Peer-based learning vs. Mentorship & Sponsorship

While there are some cost benefits of developing high potential management to upper leadership through internal mentorship and sponsorship, this type of learning typically homogenizes work culture and continues to pass along poor leadership habits and styles. Marginal mentoring can have can be the consequence of assigning mentors who are too busy, disinterested, dysfunctional, or simply lack competence in the role. Upper management can fail to provide the proper resources to, evaluate, or reward mentoring.

Additionally, too often top management can often assume that any successful manager can mentor effectively, with minimal (if any) training. Since so many never had mentors themselves, they lack the structure and accountability process for how it is done well. Evidence indicates that poor mentoring can be worse for employees than no mentoring at all. Poorly equipped mentors not only give the training program a bad name in an organization, but they also sabotage retention, commitment, and employee development — the very objectives that drive mentoring initiatives in the first place.

♦♦♦

A final thought to keep in mind, for anyone who’s been reading this and thinking about the awful group projects they were forced to be in during school…

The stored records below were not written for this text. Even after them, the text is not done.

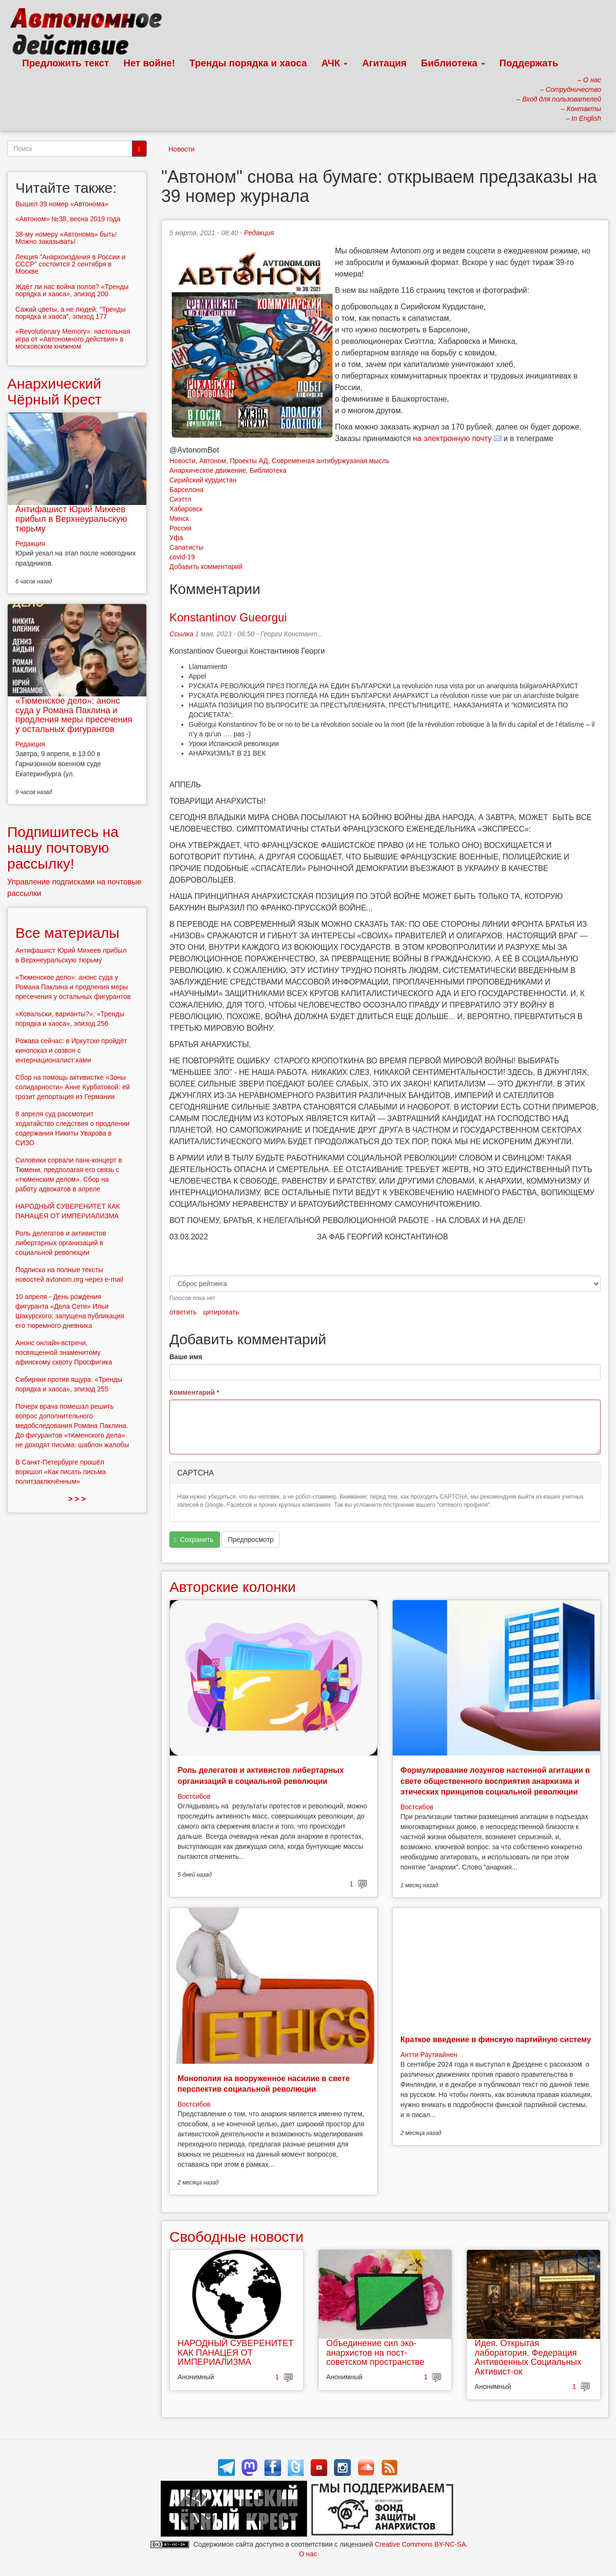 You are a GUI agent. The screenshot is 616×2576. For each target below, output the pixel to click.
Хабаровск (186, 509)
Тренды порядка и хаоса (248, 63)
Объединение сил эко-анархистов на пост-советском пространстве (375, 2352)
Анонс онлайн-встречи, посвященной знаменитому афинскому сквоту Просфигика (63, 1352)
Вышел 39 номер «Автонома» (61, 204)
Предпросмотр (250, 1539)
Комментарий (194, 1392)
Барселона (186, 489)
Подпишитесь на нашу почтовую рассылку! (62, 847)
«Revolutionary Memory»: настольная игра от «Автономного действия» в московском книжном (72, 339)
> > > (77, 1499)
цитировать (221, 1312)
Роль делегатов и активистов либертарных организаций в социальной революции (60, 1242)
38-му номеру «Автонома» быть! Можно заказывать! (66, 237)
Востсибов (194, 1796)
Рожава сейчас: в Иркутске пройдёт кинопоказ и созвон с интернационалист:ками (71, 1050)
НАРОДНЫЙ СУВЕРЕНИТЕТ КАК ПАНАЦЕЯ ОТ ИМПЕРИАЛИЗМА (236, 2352)
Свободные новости (236, 2237)
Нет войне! (149, 63)
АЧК (334, 63)
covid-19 (182, 557)
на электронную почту (452, 438)
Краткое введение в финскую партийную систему (495, 2039)
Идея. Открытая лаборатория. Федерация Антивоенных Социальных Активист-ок (528, 2357)
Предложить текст (65, 63)
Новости (181, 149)
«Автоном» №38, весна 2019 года (67, 219)
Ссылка (181, 634)
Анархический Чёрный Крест (54, 391)
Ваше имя (185, 1357)
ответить (182, 1312)
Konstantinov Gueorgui (228, 617)
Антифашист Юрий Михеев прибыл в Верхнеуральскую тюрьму (71, 519)
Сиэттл (180, 499)
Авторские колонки (232, 1587)
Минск (179, 518)
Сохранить (194, 1540)
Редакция (259, 233)
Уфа (176, 538)
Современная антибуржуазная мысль (331, 461)
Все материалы (67, 933)
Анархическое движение (207, 470)
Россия (180, 528)
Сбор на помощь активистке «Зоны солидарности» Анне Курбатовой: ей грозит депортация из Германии (72, 1086)
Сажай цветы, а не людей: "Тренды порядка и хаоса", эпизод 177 (70, 312)
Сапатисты (186, 547)
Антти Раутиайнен (428, 2054)
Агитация (384, 63)
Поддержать (529, 63)
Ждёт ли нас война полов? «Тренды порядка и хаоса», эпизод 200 (71, 290)
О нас (308, 2554)
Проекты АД (249, 461)
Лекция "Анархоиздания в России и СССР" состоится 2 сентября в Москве (70, 264)
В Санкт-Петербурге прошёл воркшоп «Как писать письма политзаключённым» (60, 1471)
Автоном (212, 461)
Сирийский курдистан (202, 480)
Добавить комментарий (206, 566)
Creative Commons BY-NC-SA (420, 2544)
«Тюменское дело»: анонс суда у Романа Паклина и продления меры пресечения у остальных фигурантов (73, 715)
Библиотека (453, 63) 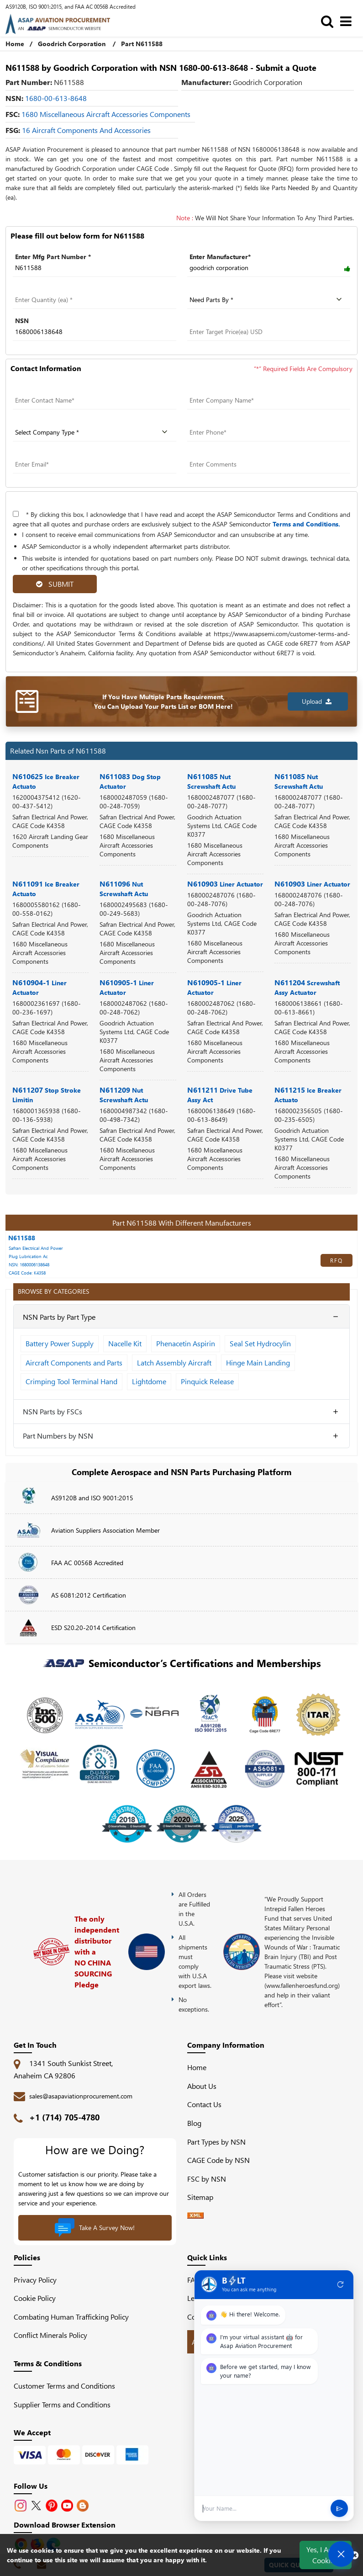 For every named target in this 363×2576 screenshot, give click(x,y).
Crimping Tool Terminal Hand (71, 1381)
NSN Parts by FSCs (52, 1411)
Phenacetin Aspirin (185, 1343)
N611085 (211, 781)
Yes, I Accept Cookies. (325, 2554)
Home (14, 43)
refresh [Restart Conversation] (340, 2284)
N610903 (225, 883)
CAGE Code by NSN (218, 2160)
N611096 (124, 888)
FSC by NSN (206, 2178)
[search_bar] (329, 20)
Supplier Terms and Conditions (62, 2404)
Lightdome (149, 1381)
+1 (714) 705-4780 (64, 2117)
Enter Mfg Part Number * (53, 256)
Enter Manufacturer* (220, 256)
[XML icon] (195, 2215)
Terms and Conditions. (306, 524)
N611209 (124, 1094)
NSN (22, 320)
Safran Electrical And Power (36, 1248)
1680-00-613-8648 (56, 98)
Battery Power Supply (60, 1343)
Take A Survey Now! (95, 2227)
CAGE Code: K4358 (27, 1272)
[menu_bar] (348, 20)
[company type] (94, 432)
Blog (194, 2123)
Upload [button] (316, 701)
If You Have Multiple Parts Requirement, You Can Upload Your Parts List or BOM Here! (163, 701)
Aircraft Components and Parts (74, 1362)
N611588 (21, 1237)
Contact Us (204, 2104)
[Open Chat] (341, 2554)
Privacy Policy (35, 2279)
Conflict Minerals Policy (50, 2335)
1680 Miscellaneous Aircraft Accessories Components (105, 114)
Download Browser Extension (65, 2524)
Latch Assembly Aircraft (174, 1362)
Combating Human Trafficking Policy (71, 2316)
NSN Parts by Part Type (59, 1317)
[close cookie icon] (354, 2555)
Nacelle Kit (125, 1343)
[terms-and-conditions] (16, 514)
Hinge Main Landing (258, 1362)
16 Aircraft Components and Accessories (86, 130)
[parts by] (269, 300)
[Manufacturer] (269, 268)
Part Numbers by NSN (58, 1435)
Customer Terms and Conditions (64, 2385)
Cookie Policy (35, 2298)
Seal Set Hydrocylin (260, 1343)
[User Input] (263, 2509)
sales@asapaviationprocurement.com (80, 2096)
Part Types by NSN (216, 2141)
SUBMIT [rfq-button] (55, 584)
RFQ (336, 1260)
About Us (201, 2086)
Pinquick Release (207, 1381)
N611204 (307, 987)
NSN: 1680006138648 (29, 1264)
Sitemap (204, 2197) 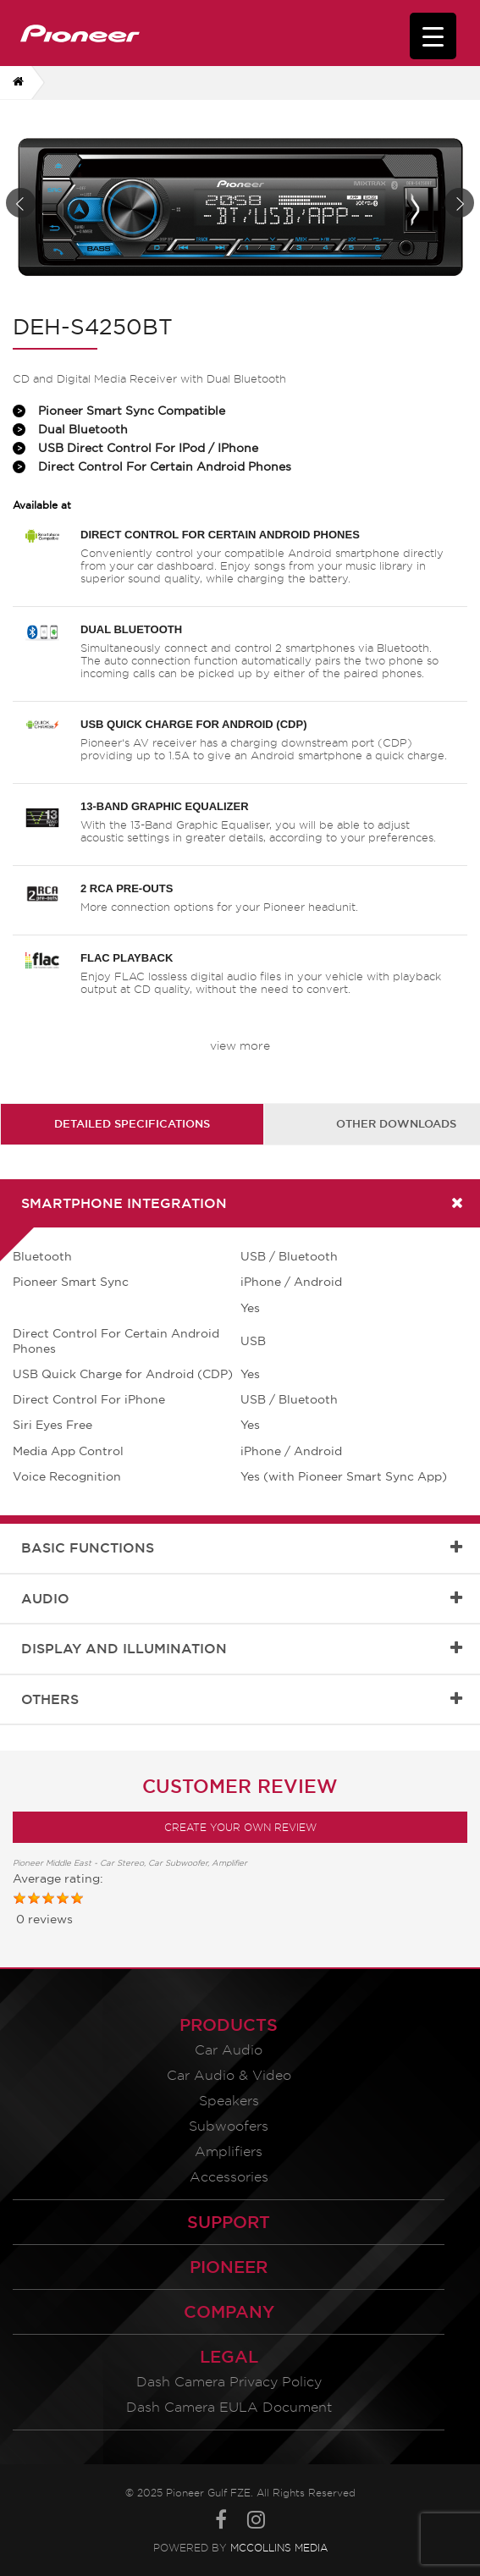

First of all, forced is the key word there. Any group of people that are forced together, without careful consideration for the backgrounds, skills, and current challenges of group members, will fail to create a safe learning environment. While cohesion and inclusion are essential in the workplace, the diversity of core management and leadership styles can provide a lot of value when it comes to peer-based learning equity.

Also, most if not all of those school projects dealt with contrived, made-up issues. For true learning to occur, real-world examples that address actual problems are a must, and a key reason why the syllabus structure of Lead Belay’s Emerging Leader Ascent is so effective. 

The work our Belay groups do on a weekly basis addresses real-world issues in group settings, allowing our participants to test out ideas and solve problems that will help them in actual life. It’s not extra work, it’s a place to get work done.